# Looking for LED headlight drivers



## AZReptile1

I'm actually trying to build a better shrimping light and thought the newer 4 sided LED automotive headlight bulbs might make a small ultra-bright light. I'd enclose them in a clear PVC as shrimping lights are made to be submerged (10-20 feet) in order to silhouette the shrimp as they swim over the light. Then you scoop them up with a net.

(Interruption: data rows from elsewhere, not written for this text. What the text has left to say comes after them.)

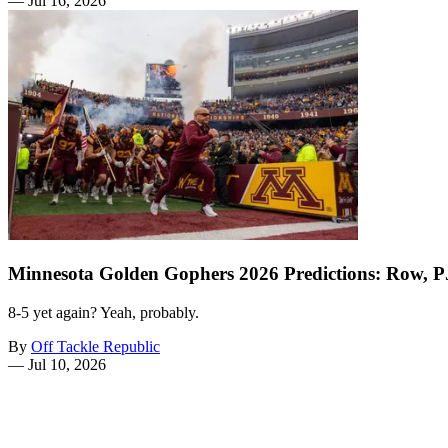
—
Jul 16, 2026
Minnesota Golden Gophers 2026 Predictions: Row, 
8-5 yet again? Yeah, probably.
By
Off Tackle Republic
—
Jul 10, 2026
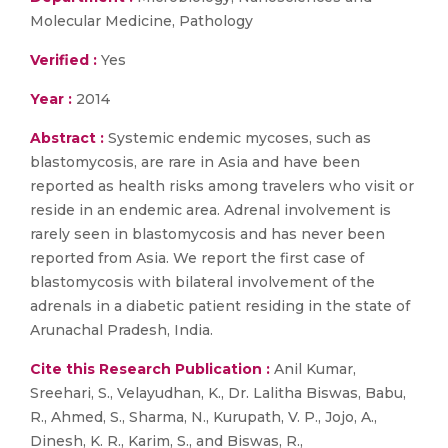
Molecular Medicine, Pathology
Verified :
Yes
Year :
2014
Abstract :
Systemic endemic mycoses, such as
blastomycosis, are rare in Asia and have been
reported as health risks among travelers who visit or
reside in an endemic area. Adrenal involvement is
rarely seen in blastomycosis and has never been
reported from Asia. We report the first case of
blastomycosis with bilateral involvement of the
adrenals in a diabetic patient residing in the state of
Arunachal Pradesh, India.
Cite this Research Publication :
Anil Kumar,
Sreehari, S., Velayudhan, K., Dr. Lalitha Biswas, Babu,
R., Ahmed, S., Sharma, N., Kurupath, V. P., Jojo, A.,
Dinesh, K. R., Karim, S., and Biswas, R.,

The lights are powered by a deep cycle 12VDC marine battery so auto headlights make perfect sense.
The problem is the driver/ballast on most of the headlight replacements I've seen are fairly large (and of course not water proof), making it difficult to stuff them into a waterproof cylinder and still get thermal cooling through a heatsink in contact with the water.
Any suggestions as to manufactures of just the drivers so that I might encase them in a custom enclosure that is smaller than what people put in their cars?
Thanks,

Bill


----------



## AZReptile1

170+ views and no suggestions?


----------



## AZReptile1

Now almost 2300 views and no suggestions....


----------



## nbp

Would you like me to move this to the Autos subforum so the Auto lighting guys might see it?


----------



## FRITZHID

what you're looking for, will vary depending on the LED the individual light uses, it's not really a "standard" so to speak. you'll need to know the needs of the LED(s) involved and then acquire a driver for said arrangement. Might be better off building a light to your specs from scratch.


----------